His transformation had been dramatic. He wore a full beard and mustache now, and he’d cut his hair shorter than he’d ever worn it in his life.
When he was at work at Castor and Boyle Risk Analytics, Jack dressed in beautifully tailored suits from a shop on Jermyn Street just off Piccadilly, but away from the office he wore jeans and sweatshirts or workout gear.
He’d studied martial arts for several years, but now he went to a gym on Earl’s Court Road every day, usually late in the evening, as tonight, and lifted with an eye to gaining some size. In eight weeks of heavy weights and a high-protein diet he’d put on nearly ten pounds, most of it in his chest, back, shoulders, and arms, and this made him carry himself differently than before. His walk was a little longer, his footsteps a little wider, and he knew enough about surveillance techniques to realize the benefit of the change in his gait.
He hadn’t been recognized by any strangers in well over a month, and by now he was sure even most of his friends in the States would walk right past him on the street without any idea who he was.
He liked the feeling of anonymity, despite the jokes he heard from those around the office about his relentless workout schedule and his new facial hair.
In addition to his extracurricular activities, Ryan had been putting in more than fifty hours a week at work. He had been assigned to a case for a client named Malcolm Galbraith, a Scottish billionaire in the oil and gas industry who owned several companies around the world, including a large natural-gas-exploration concern that mined in eastern Siberia. After he and other private investors poured billions into building Galbraith Rossiya Energy up from nothing, taking a decade to explore and drill in the harsh environs of Siberia, they finally began earning a profit.

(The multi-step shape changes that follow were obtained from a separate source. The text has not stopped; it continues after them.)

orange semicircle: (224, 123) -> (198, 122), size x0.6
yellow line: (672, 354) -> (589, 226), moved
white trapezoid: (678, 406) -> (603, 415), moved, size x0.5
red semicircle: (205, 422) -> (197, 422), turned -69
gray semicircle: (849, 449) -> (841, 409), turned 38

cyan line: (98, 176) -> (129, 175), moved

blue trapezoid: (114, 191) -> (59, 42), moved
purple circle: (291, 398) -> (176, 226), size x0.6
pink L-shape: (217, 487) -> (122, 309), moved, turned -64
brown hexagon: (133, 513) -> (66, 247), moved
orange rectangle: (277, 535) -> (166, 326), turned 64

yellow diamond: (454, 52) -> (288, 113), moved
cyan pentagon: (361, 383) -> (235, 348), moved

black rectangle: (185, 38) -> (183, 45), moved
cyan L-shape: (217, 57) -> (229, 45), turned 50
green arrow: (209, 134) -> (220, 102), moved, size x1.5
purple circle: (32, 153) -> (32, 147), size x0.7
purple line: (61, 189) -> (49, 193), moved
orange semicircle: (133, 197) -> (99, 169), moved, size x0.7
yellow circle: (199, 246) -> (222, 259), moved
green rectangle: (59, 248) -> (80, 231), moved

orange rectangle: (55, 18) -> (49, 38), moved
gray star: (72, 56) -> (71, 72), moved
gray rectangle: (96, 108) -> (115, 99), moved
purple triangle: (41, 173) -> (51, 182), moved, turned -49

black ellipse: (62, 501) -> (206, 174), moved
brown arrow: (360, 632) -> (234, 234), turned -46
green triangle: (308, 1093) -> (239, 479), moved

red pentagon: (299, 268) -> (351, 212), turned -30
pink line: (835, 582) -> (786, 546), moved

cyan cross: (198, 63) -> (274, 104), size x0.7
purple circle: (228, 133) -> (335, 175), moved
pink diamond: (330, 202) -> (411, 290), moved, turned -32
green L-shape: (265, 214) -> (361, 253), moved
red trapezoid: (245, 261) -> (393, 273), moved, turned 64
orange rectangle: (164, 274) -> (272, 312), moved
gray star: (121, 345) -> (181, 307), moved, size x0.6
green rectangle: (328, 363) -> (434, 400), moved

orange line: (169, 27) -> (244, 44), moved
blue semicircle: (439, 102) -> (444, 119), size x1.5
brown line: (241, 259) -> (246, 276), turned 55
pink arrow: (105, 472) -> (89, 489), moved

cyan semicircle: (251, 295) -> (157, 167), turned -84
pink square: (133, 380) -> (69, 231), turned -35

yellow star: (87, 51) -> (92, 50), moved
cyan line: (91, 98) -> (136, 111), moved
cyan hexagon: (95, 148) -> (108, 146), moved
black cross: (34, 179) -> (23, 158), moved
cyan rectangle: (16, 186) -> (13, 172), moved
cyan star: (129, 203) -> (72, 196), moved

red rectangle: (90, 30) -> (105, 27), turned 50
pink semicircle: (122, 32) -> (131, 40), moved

But within a year of achieving profitability, and with no warning whatsoever, the company was hauled into a courtroom in Vladivostok on charges of tax evasion. Before Galbraith could get on a plane for Russia to try to sort the whole mess out, the entire company was ordered liquidated by the Russian tax office to repay its debts. Remarkably, all the company’s holdings and capital equipment were ordered to be sold immediately at ridiculous knockdown prices, completely wiping out the value of the shares owned by Malcolm Galbraith and the other foreign shareholders.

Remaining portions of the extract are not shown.